Residues from fossil energy production will be used as a source of raw materials for the energy transition.
The US Department of Energy wants to support the treatment of wastewater and the simultaneous recovery of critical raw materials from it. A total of four research and development projects are to benefit from the funding of ten million dollars. The focus is on industrial wastewater that is generated during the production and use of fossil fuels such as crude oil, natural gas and coal.
The funding is intended to develop methods to process these residues for new applications such as the production of hydrogen or the irrigation of non-edible plants. These could include cotton or ornamental plants, for example. Recycling seems all the more important in view of the growing industrial demand for water as a resource; according to the press release, groundwater resources are being depleted due to droughts, particularly in the drier regions of the country, and global warming is exacerbating this trend.
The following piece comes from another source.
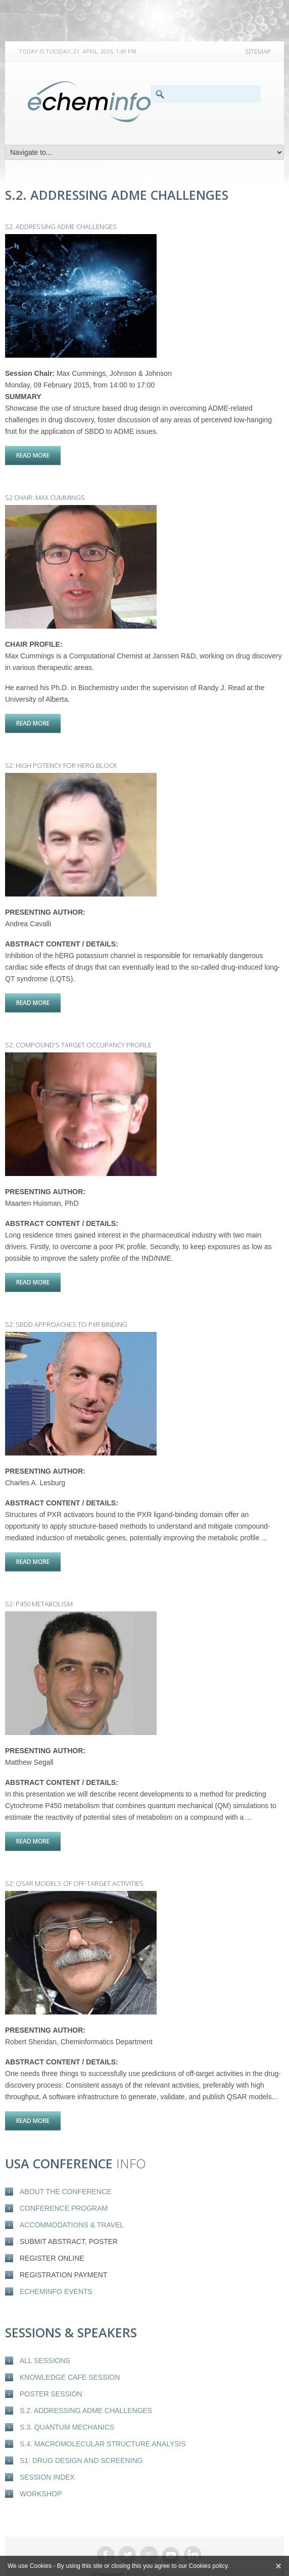  Describe the element at coordinates (258, 51) in the screenshot. I see `Sitemap` at that location.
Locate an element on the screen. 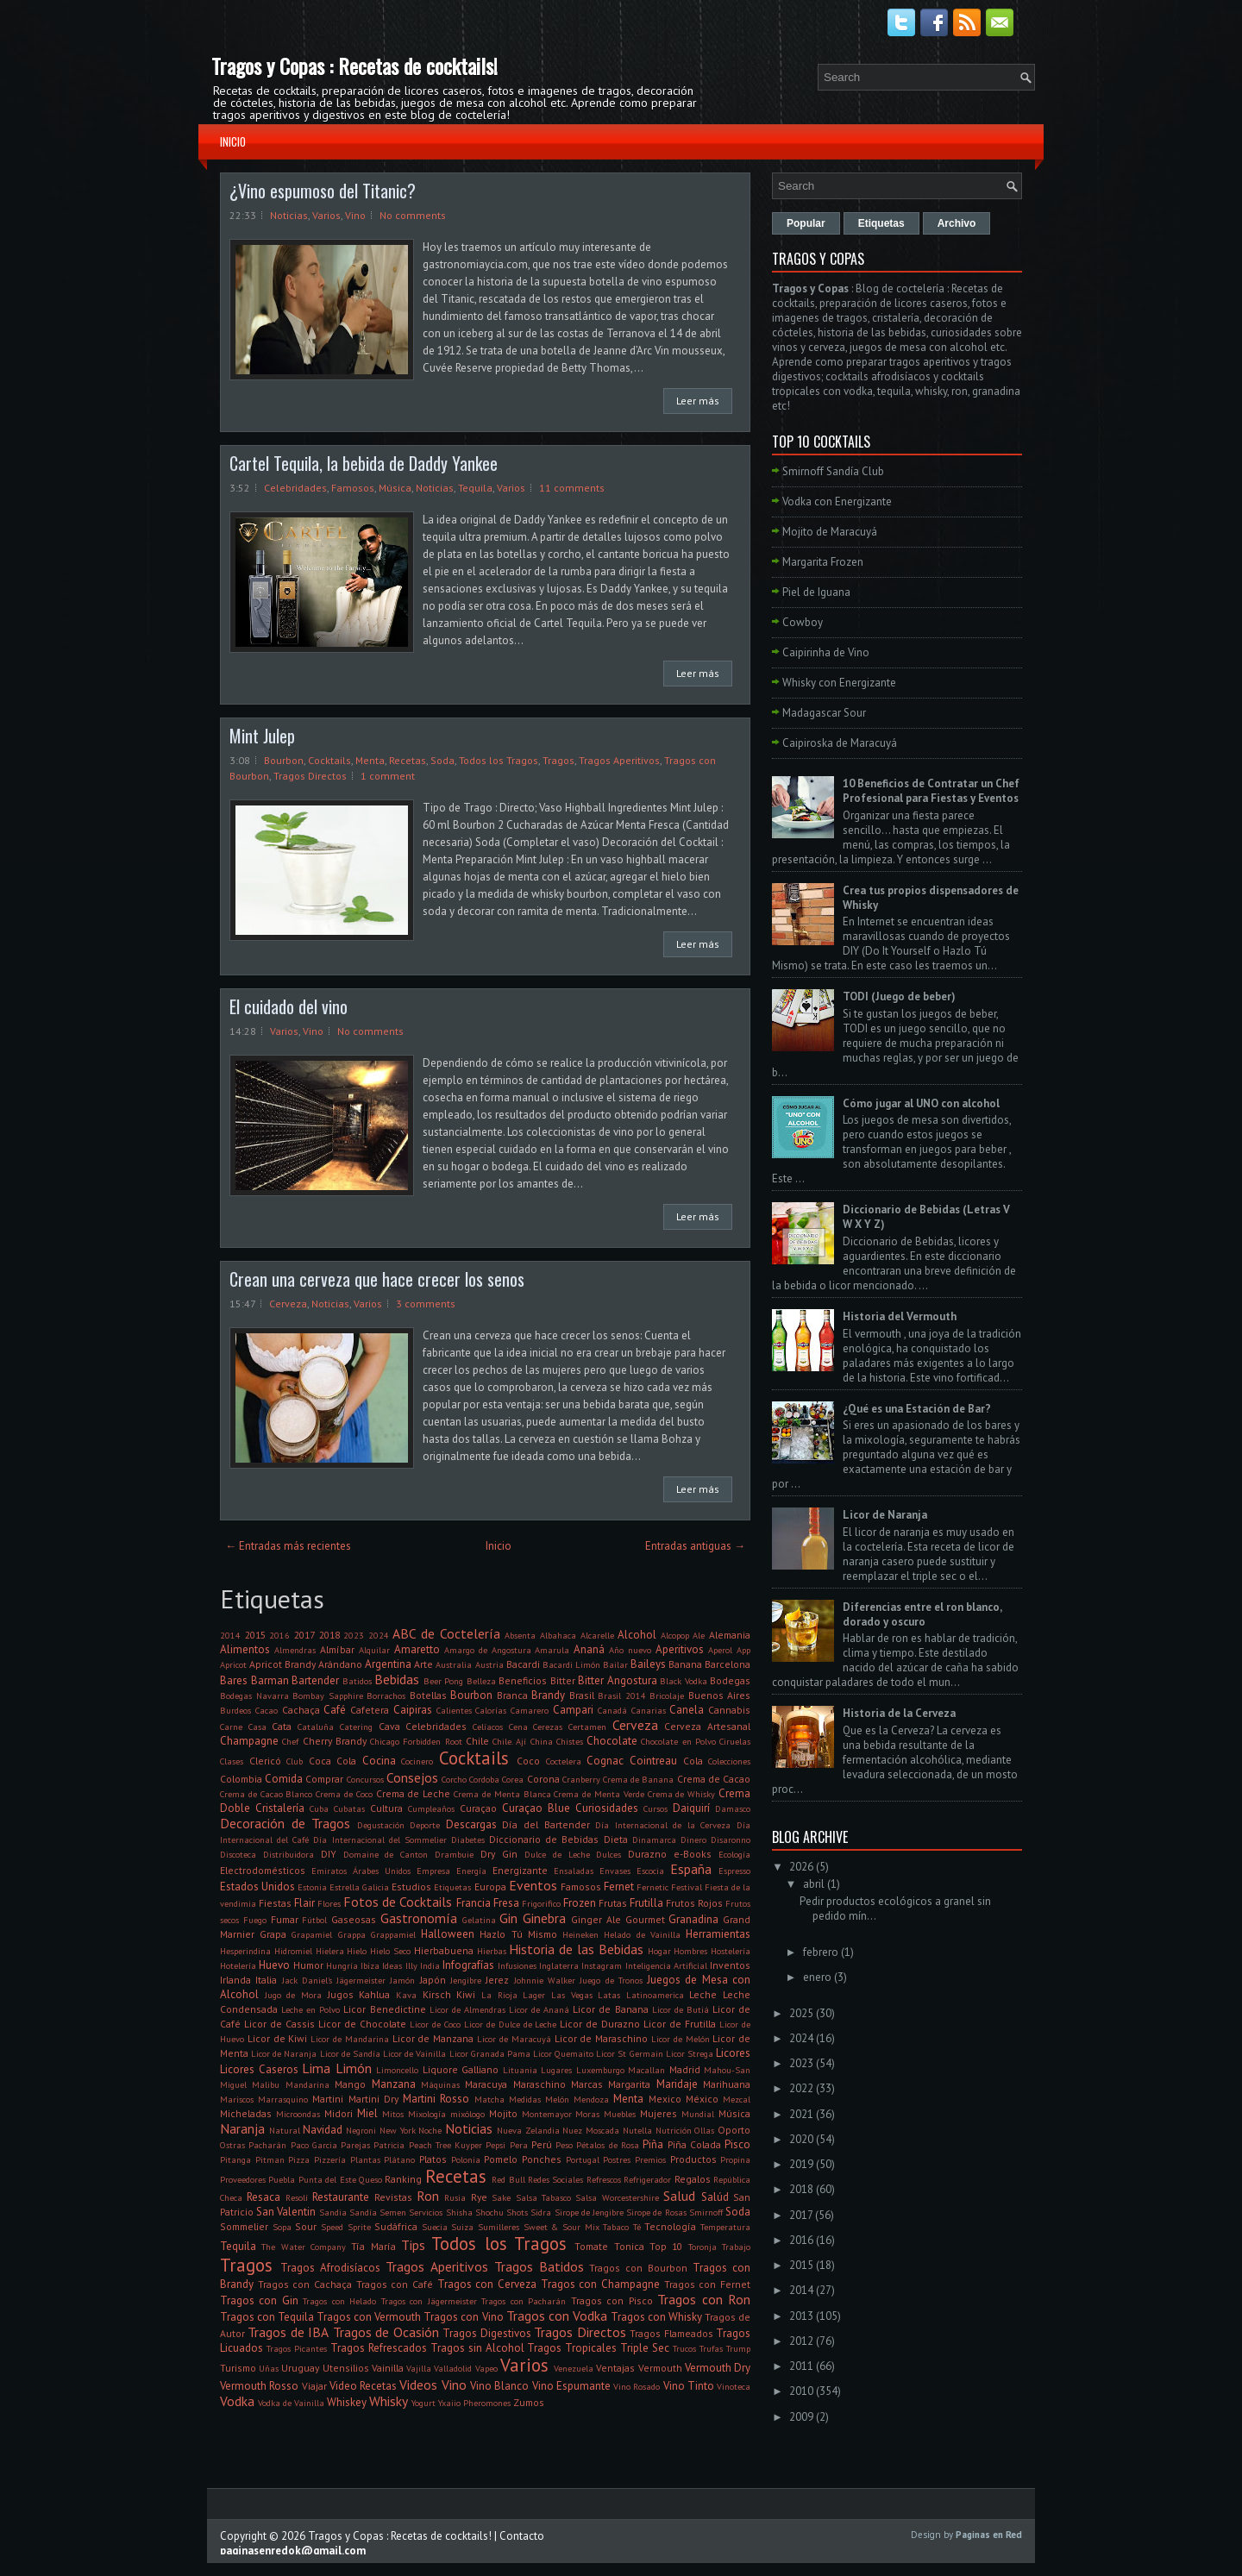 The width and height of the screenshot is (1242, 2576). Club is located at coordinates (294, 1761).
The wastewater is also set to become a new domestic source of raw materials and contribute to achieving US climate targets, as it contains critical minerals such as rare earths, which are essential for green energy technologies. So far, this type of recycling has not been practiced on a large scale. Many projects are in the development phase. In Germany, for example, researchers led by the Fraunhofer Institute for Interfacial Engineering and Biotechnology IGB are testing how existing wastewater treatment plants can be expanded to include the function of raw material recovery.
However, research institutes proved years ago that wastewater contains valuable raw material residues (we reported). In view of the growing demand and limited availability of minerals such as rare earths, these alternative sources of raw materials could become increasingly important in the future.